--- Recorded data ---

########################################

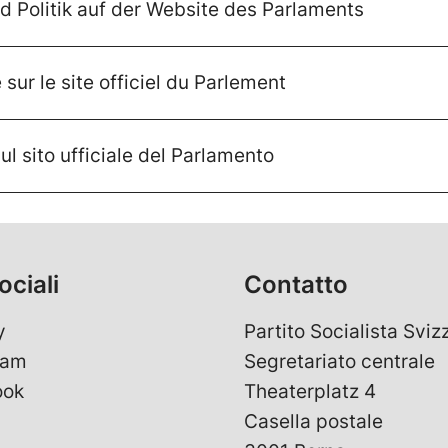
d Politik auf der Website des Parlaments
sur le site officiel du Parlement
ul sito ufficiale del Parlamento
ociali
Contatto
y
Partito Socialista Sviz
ram
Segretariato centrale
ook
Theaterplatz 4
Casella postale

########################################

Skip the pictures and output all entries exactly.

d Politik auf der Website des Parlaments
sur le site officiel du Parlement
ul sito ufficiale del Parlamento
ociali
Contatto
y
Partito Socialista Sviz
ram
Segretariato centrale
ook
Theaterplatz 4
Casella postale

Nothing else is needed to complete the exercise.